New financial rules would fall short of existing access for the City, the paper acknowledges. Calling for enhanced “equivalence”, with each side setting its rules, it states: “The UK recognises, however, that this arrangement cannot replicate the EU’s passporting regime.”
The UK will seek a security partnership that maintains all operational capabilities, such as data sharing and co-operation to combat terrorism and crime. However this is subject to negotiation.
On the Northern Ireland border UK proposals would honour the “letter and the spirit of the Belfast Agreement” by enabling frictionless trade, according to the White Paper. Again, it is subject to agreement.
The paper suggests a Ukraine-style association agreement between the UK and the EU, governed by a new body.
Mr Raab refused to identify so-called “red lines” in the long-awaited White Paper - fuelling Brexiteer worries that the Government is prepared to concede ground on key issues like free movement in return for better market access. For example, while the paper revealed that EU workers will be allowed to come temporarily without a visa it failed to state how long that might mean.
Speaking on BBC radio, Mr Raab insisted that Britain would control its own borders, adding: “The White Paper will make that crystal clear.”
But when asked about red lines for the talks, he refused to reveal any, saying: “If you air your negotiating strategy in public then you weaken it.”
The White Paper sets out in greater detail the Chequers accord thrashed out in Cabinet last week, which resulted in the resignations of David Davis and Boris Johnson.
In her foreword Mrs May called it “pragmatic”, a term that contrasted with her past pledge for a “red white and blue” Brexit a year ago.
Mr Raab said he was “confident” of a deal that Parliament would support. “For all this talk about parliamentary riots and sabotage, actually when push comes to shove I think people focus carefully and see they have got to do the responsible thing which is back the Government to get the best deal for the whole country,” he said.
He added: “For those that are either criticising or carping or whatever else, they need to come back with credible alternatives.”
Foreign Secretary Jeremy Hunt, attending the Nato summit in Brussels, acknowledged that there would be “fierce discussion” with EU leaders.

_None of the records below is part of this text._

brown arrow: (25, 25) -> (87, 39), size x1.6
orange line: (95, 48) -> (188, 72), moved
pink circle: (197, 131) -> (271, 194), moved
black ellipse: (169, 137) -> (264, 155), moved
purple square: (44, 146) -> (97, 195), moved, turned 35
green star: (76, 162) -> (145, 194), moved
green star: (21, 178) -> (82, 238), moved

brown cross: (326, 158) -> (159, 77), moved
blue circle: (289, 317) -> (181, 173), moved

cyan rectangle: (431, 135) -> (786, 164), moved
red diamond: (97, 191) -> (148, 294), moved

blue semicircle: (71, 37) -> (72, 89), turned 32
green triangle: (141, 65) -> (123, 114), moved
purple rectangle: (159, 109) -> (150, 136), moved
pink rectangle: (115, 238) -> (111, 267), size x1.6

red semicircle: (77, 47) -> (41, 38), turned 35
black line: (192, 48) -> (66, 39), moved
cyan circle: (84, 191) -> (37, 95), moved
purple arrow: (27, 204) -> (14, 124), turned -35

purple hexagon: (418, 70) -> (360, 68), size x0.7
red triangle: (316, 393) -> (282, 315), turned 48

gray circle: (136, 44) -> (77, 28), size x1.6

“What we say to the European Union is we’re not the only ones who can’t do the cherry-picking,” he said.
“If they want a deep and special partnership with Britain going forward, then we have to look at our relationship as a whole.”

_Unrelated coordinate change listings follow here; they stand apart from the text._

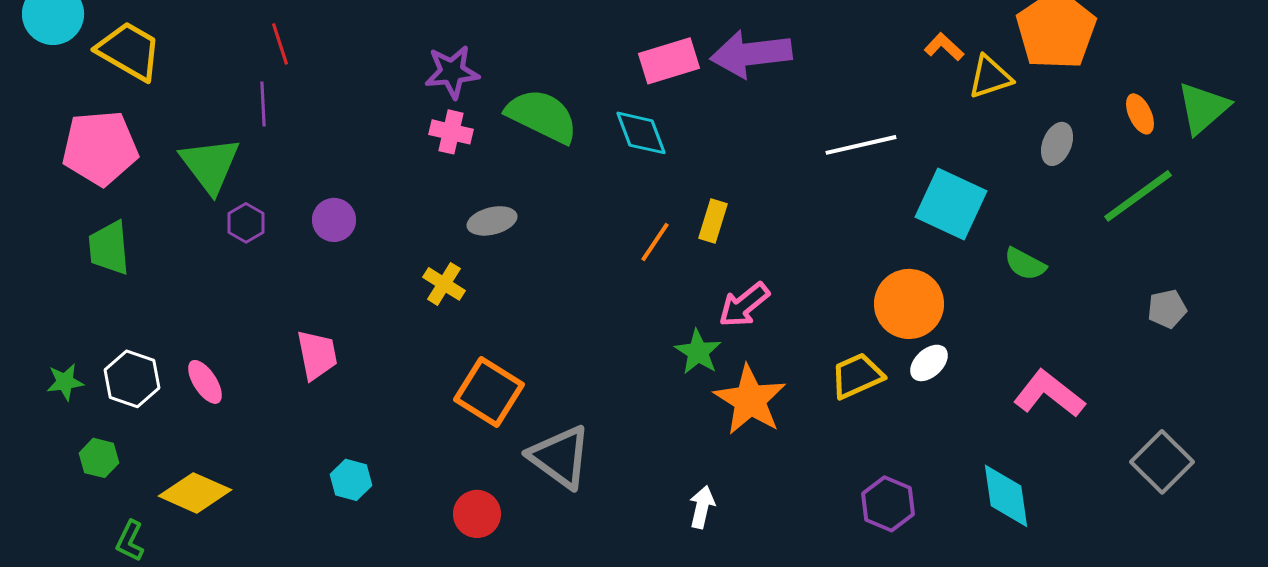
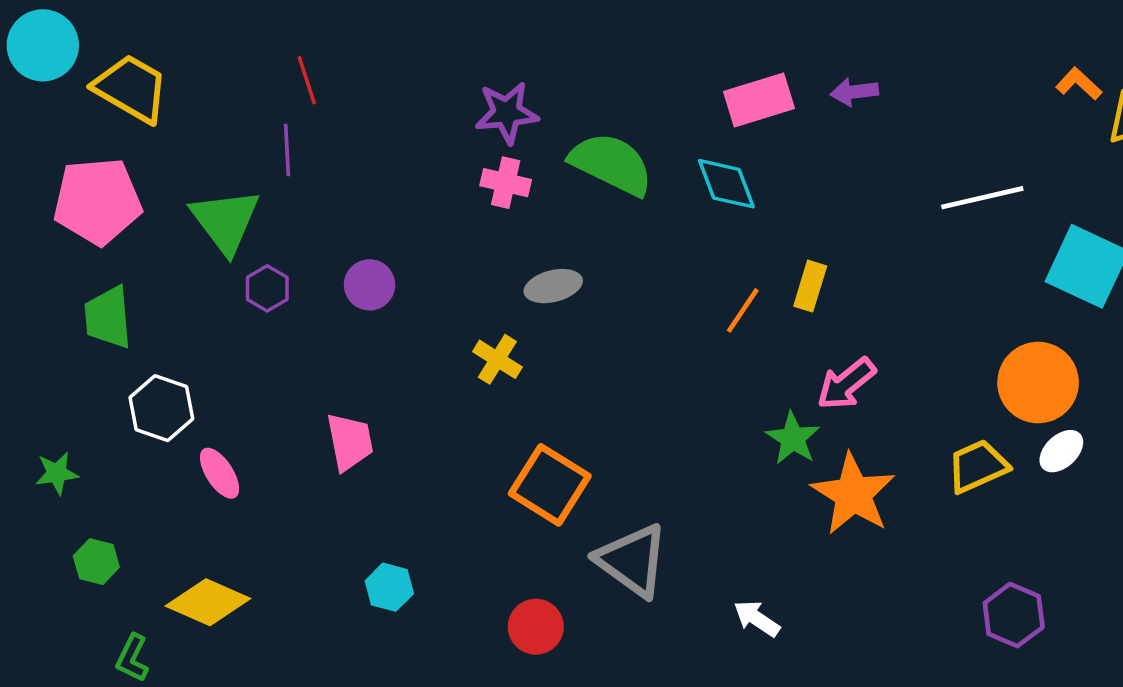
purple arrow: (751, 54) -> (854, 92), size x0.5
white hexagon: (132, 379) -> (161, 408), moved
white arrow: (702, 507) -> (757, 619), moved, turned -69

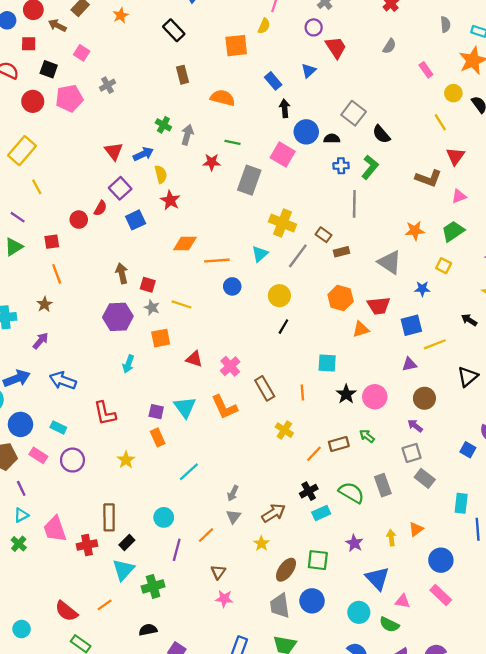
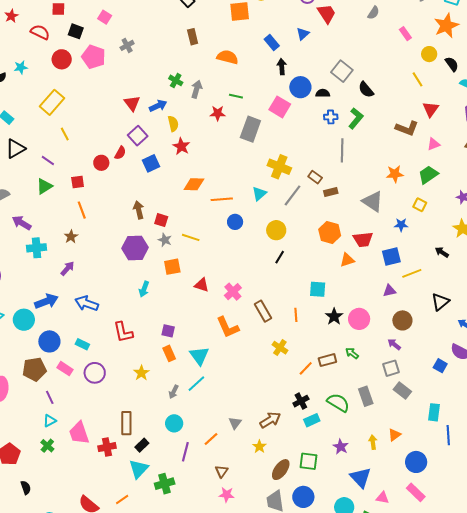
pink pentagon: (69, 98) -> (94, 57), turned 30
cyan triangle: (185, 407) -> (199, 356), moved
gray arrow: (233, 493) -> (174, 392), moved

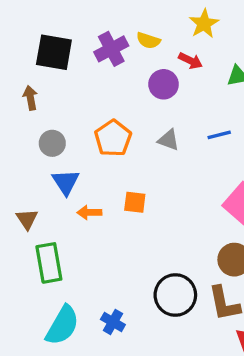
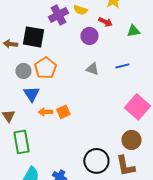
black square: (54, 52) -> (33, 37), moved
brown arrow: (30, 98) -> (10, 44), turned -72
orange pentagon: (113, 138) -> (45, 68), moved
orange square: (135, 202) -> (63, 112), moved, turned -32

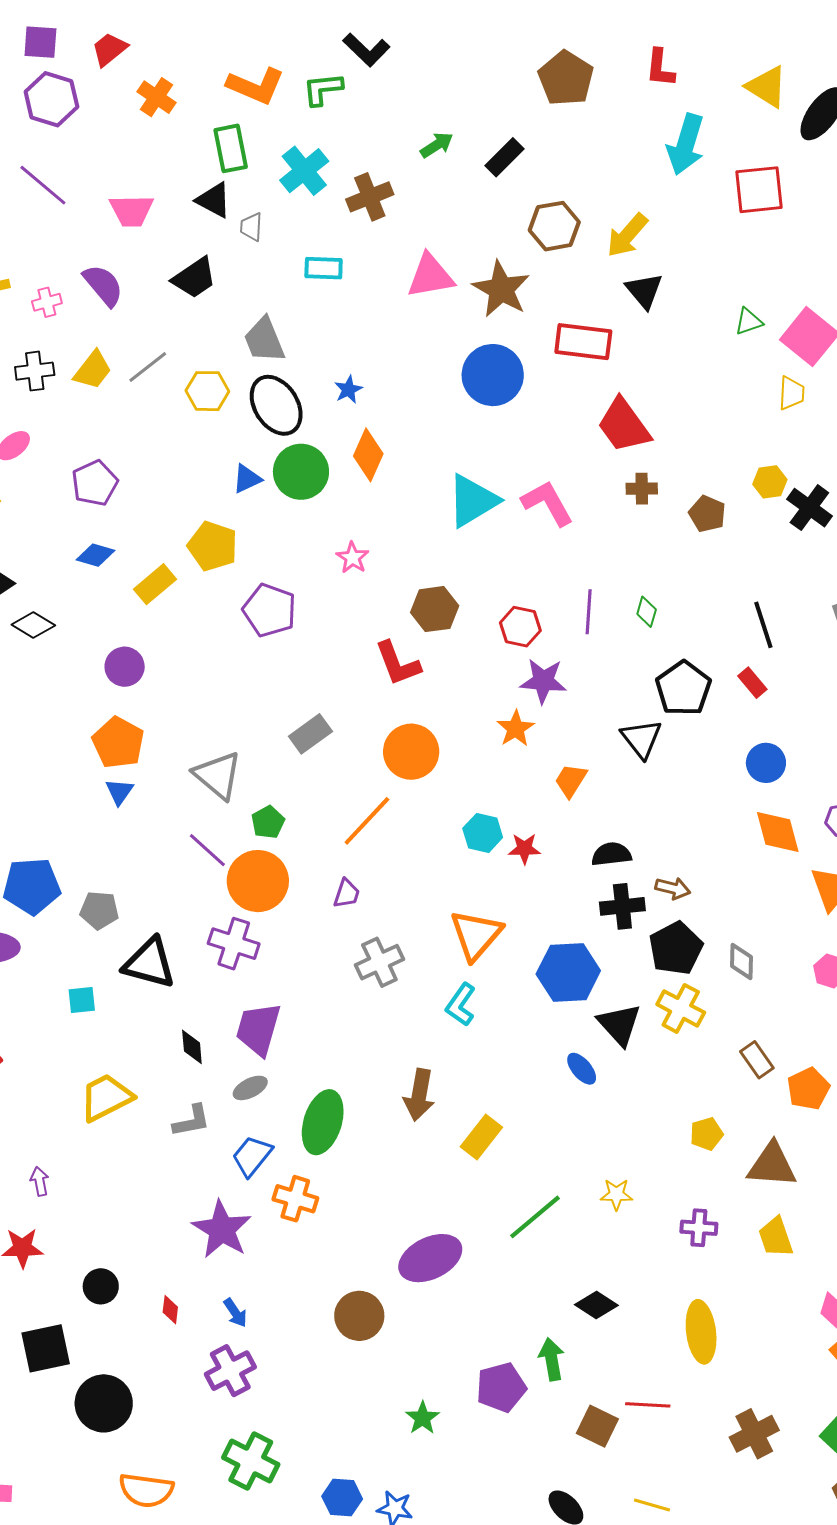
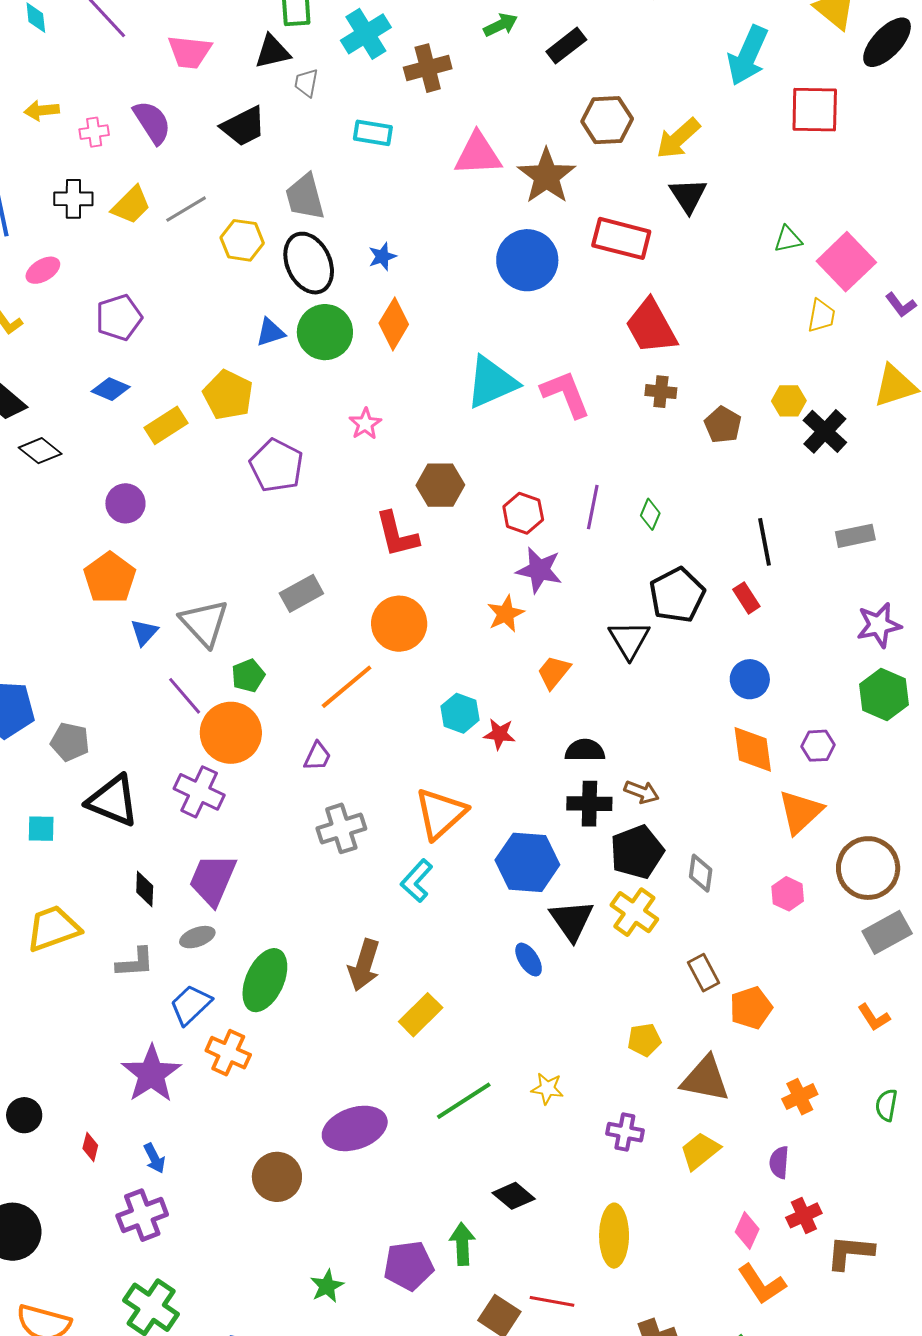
black triangle: (214, 200) -> (272, 52), turned -48
blue triangle: (119, 792) -> (144, 632), moved
yellow trapezoid: (776, 1237) -> (700, 1151), turned 63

But the mood at Westminster remained sour ahead of the publication. Tory MP Maria Caulfield, who resigned as a party vice chairperson in protest at Mrs May’s withdrawal stance, said Brexiteers were being held in contempt by a “small cabal” in Downing Street.
Labour’s Yvette Cooper said her party was unlikely to back the plan.
She added: “No deal only becomes more likely if the government insists on putting a gun to parliament’s head and making it a no deal.”